- Task item -
The lines to copy are those in the records below that hold the word "linee".

- Records for this task -
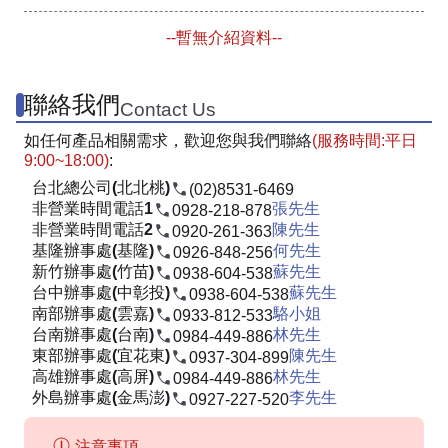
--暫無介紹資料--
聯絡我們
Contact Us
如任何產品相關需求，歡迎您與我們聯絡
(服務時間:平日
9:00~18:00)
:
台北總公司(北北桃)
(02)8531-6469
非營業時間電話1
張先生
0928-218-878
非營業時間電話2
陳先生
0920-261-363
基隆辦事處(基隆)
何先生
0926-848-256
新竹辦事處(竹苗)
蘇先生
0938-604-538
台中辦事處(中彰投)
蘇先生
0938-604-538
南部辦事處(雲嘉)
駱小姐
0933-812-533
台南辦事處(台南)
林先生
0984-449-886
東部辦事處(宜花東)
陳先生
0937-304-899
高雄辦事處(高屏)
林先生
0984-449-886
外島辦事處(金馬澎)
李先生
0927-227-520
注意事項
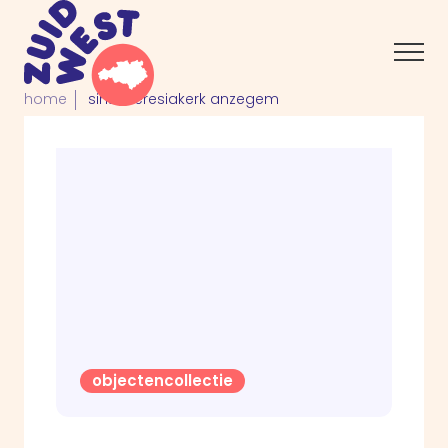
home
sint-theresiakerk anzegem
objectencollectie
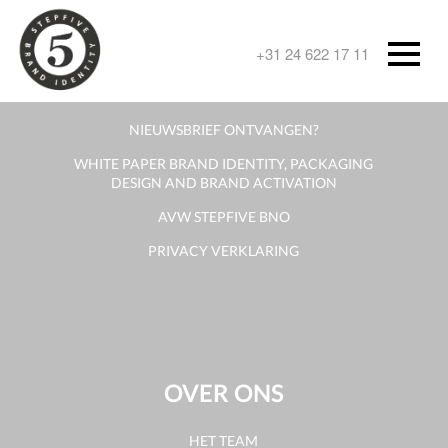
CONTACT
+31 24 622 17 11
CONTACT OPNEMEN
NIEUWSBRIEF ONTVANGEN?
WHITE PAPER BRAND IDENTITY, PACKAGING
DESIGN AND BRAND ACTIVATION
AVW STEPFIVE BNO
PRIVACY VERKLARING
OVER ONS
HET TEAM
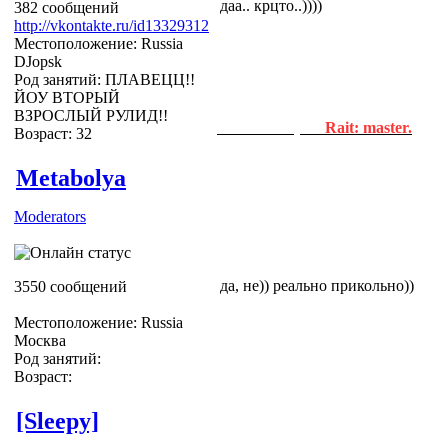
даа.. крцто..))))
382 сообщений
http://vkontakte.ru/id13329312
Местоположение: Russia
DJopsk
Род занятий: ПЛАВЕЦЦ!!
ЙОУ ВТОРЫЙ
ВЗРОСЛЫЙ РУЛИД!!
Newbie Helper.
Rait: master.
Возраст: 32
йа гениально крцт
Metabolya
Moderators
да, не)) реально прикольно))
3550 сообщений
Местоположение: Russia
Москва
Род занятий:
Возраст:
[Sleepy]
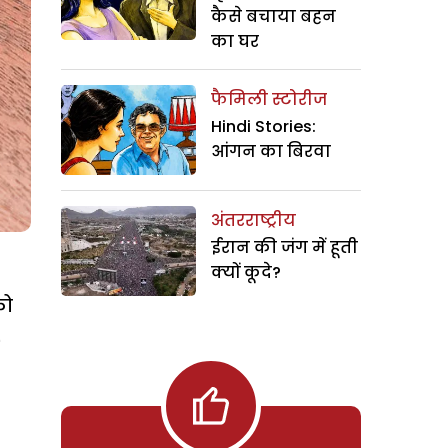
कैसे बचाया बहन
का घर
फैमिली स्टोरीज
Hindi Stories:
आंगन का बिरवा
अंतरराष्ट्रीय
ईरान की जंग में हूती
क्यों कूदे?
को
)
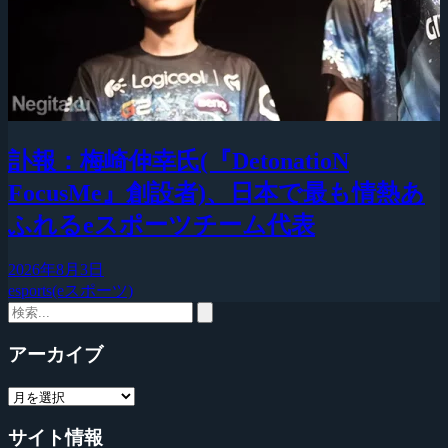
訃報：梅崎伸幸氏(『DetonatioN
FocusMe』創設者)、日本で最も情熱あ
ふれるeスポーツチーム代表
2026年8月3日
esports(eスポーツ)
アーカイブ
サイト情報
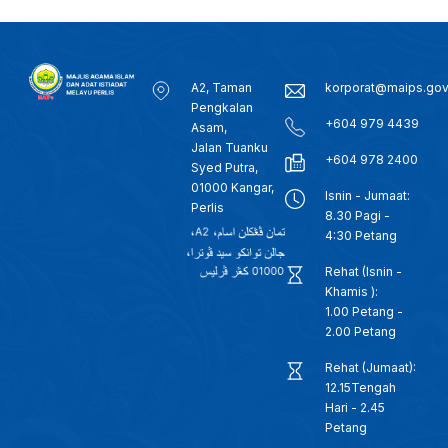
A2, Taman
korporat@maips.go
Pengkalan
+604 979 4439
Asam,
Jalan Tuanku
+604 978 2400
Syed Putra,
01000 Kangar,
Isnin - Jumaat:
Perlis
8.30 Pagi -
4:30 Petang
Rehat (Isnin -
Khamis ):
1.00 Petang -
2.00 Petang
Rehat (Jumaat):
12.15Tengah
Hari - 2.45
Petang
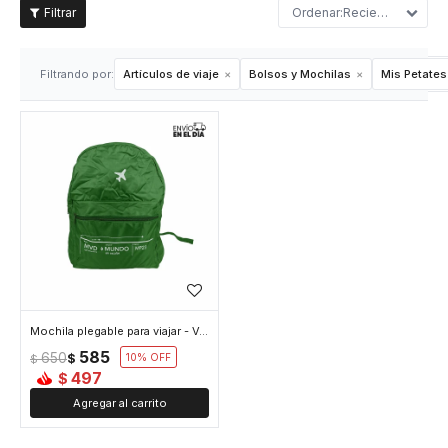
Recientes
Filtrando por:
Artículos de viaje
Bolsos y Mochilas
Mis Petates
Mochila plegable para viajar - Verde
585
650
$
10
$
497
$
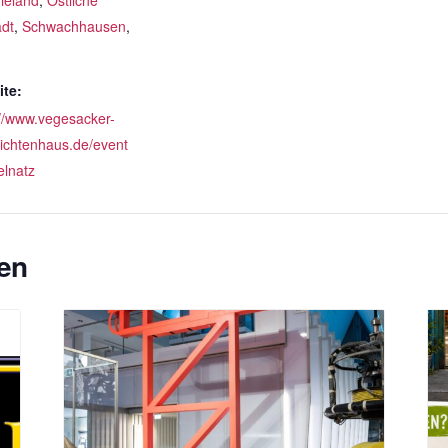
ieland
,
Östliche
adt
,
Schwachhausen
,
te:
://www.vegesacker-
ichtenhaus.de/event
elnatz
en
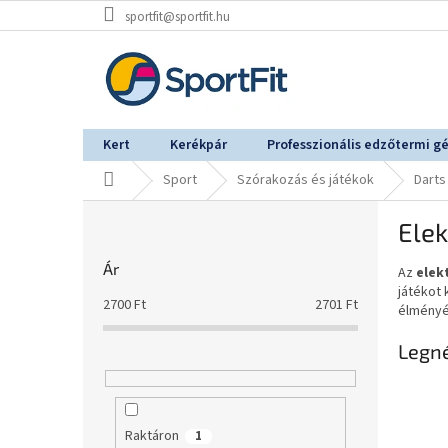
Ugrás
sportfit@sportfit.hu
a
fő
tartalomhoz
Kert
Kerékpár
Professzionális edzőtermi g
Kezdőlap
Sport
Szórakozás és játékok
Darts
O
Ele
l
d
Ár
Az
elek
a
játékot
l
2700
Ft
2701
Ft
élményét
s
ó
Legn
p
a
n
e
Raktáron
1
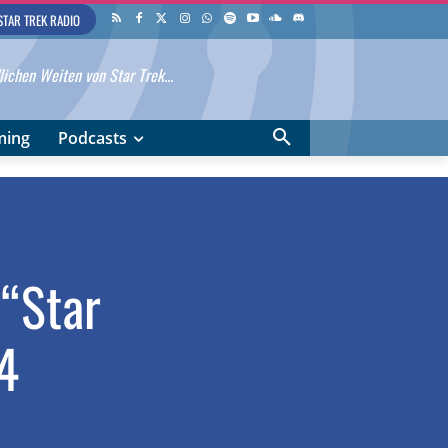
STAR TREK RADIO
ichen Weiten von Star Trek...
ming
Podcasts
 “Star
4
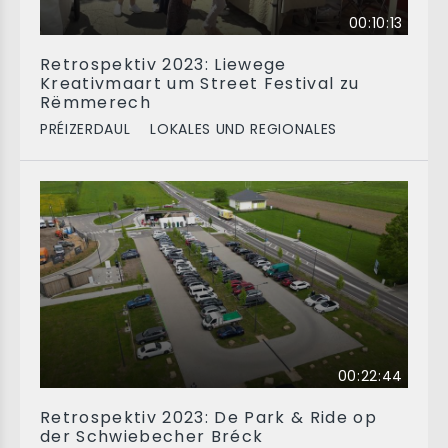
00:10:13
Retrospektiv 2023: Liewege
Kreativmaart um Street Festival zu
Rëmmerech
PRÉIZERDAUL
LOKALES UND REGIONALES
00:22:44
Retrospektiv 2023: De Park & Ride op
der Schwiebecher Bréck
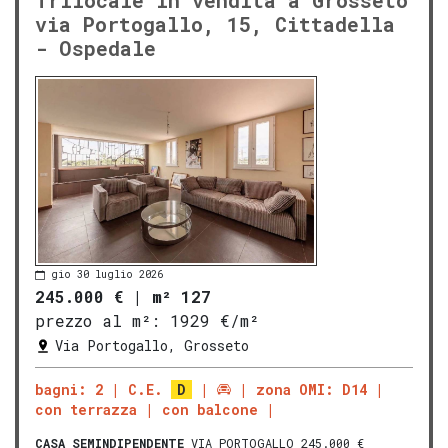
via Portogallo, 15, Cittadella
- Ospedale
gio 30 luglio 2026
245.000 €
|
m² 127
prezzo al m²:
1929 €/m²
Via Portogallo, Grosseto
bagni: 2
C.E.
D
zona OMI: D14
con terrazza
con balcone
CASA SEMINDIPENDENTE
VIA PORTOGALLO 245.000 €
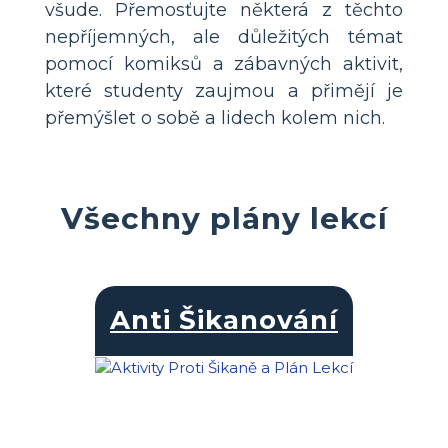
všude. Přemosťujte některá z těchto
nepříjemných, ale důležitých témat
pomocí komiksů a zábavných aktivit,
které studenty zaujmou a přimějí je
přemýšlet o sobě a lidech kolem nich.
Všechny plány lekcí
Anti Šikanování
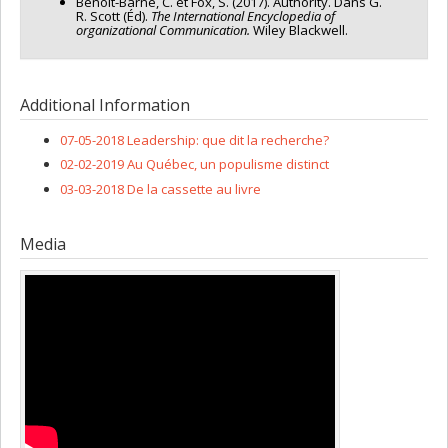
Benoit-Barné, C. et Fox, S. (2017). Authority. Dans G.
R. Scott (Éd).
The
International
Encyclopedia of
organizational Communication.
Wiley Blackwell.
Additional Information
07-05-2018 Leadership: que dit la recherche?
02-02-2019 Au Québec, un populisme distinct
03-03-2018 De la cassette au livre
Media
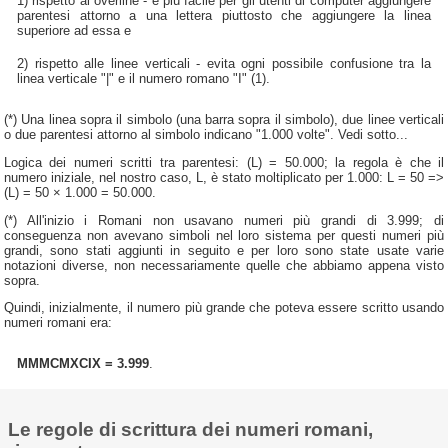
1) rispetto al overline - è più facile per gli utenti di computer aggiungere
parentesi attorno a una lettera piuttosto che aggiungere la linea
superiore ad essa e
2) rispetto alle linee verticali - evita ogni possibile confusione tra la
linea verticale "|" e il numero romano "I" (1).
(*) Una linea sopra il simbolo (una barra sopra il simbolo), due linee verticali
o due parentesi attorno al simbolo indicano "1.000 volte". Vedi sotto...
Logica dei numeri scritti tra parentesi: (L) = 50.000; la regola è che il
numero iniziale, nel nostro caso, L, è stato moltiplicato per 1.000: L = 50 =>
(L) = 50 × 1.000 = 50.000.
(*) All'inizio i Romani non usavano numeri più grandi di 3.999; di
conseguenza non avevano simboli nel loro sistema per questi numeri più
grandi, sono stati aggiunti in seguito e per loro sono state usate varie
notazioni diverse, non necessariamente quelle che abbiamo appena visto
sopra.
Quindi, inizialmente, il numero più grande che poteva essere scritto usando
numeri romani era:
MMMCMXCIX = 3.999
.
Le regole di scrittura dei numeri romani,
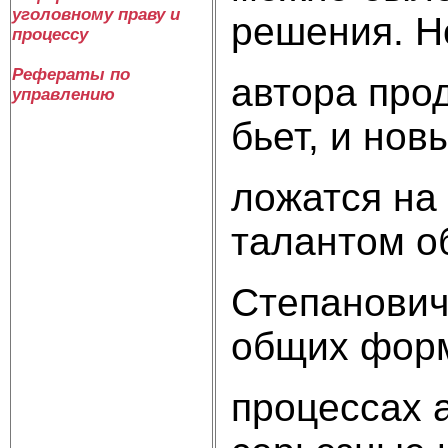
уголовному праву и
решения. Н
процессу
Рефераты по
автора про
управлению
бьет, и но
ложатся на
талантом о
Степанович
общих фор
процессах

- Exercise solution -
2) rispetto alle linee verticali - evita ogni possibile confusione tra la
(*) Una linea sopra il simbolo (una barra sopra il simbolo), due linee verticali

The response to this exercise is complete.